Hacker News new | ask | show | jobs
by MountDoom 241 days ago
I remember people making the exact same argument about asking LLMs math questions back when they couldn't figure out the answer to 18 times 7. "They are text token predictors, they don't understand numbers, can we put this nonsense to rest."

The whole point of LLMs is that they do more than we suspected they could. And there is value in making them capable of handling a wider selection of tasks. When an LLM started to count the numbers of "r"s in "strawberry", OpenAI was taking a victory lap.

2 comments

They're better at maths now, but you still shouldn't ask them maths questions. Same as spelling - whether they improve or not doesn't matter if you want a specific, precise answer - it's the wrong tool and the better it does, the bigger the trap of it failing unexpectedly.
> When an LLM started to count the numbers of "r"s in "strawberry", OpenAI was taking a victory lap.

Were they? Or did they feel icky about spending way to much post-training time on such a specific and uninteresting skill?

It's not as specific of a skill as you would think. Being both aware of tokenizer limitations and capable of working around them is occasionally useful for real tasks.
What tasks would those be, that wouldn't be better served by using e.g. a Python script as a tool, possibly just as component of the complete solution?
Off the top of my head: the user wants LLM to help him solve a word puzzle. Think something a bit like Wordle, but less represented in its dataset.

For that, the LLM needs to be able to compare words character by character reliably. And to do that, it needs at least one of: be able to fully resolve the tokens to characters internally within one pass, know to emit the candidate words in a "1 character = 1 token" fashion and then compare that, or know that it should defer to tool calls and do that.

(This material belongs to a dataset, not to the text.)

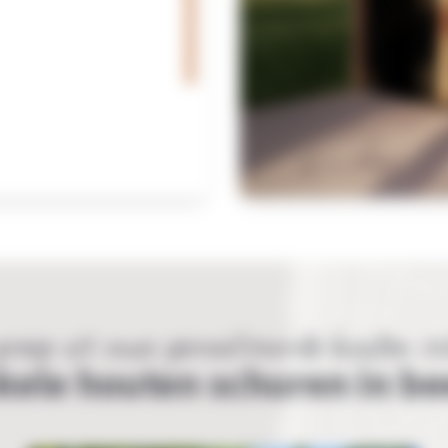
reep uit onze gerealiseerde houten s
kele houten schuren in be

An LLM trained for better tokenization-awareness would be able to do that. The one that wasn't could fall into weird non-humanlike failures.

Surely there are algorithms to more effectively solve Wordles, and many other word puzzles, than LLMs? LLMs could stil be in the loop for generating words: LLM proposes words, deterministic algorithm tell the score according to the rules of the puzzle, or even augment the list by searching adjacent word space; then at some point LLM submits the guess.

Given wordle words are real words, I think this kind of loop could fare pretty well.

Your mistake is thinking that the user wants an algorithm that solves Wordles efficiently. Or that making and invoking a tool is always a more efficient solution.

As opposed to: the user is a 9 year old girl, and she has this puzzle in a smartphone game, and she can't figure out the answer, and the mom is busy, so she asks the AI, because the AI is never busy.

Now, for a single vaguely Wordle-like puzzle, how many tokens would it take to write and invoke a solver, and how many to just solve it - working around the tokenizer if necessary?

If you had a batch of 9000 puzzle questions, I can easily believe that writing and running a purpose specific solver would be more compute efficient. But if we're dealing with 1 puzzle question, and we're already invoking an LLM to interpret the natural language instructions for it? Nah.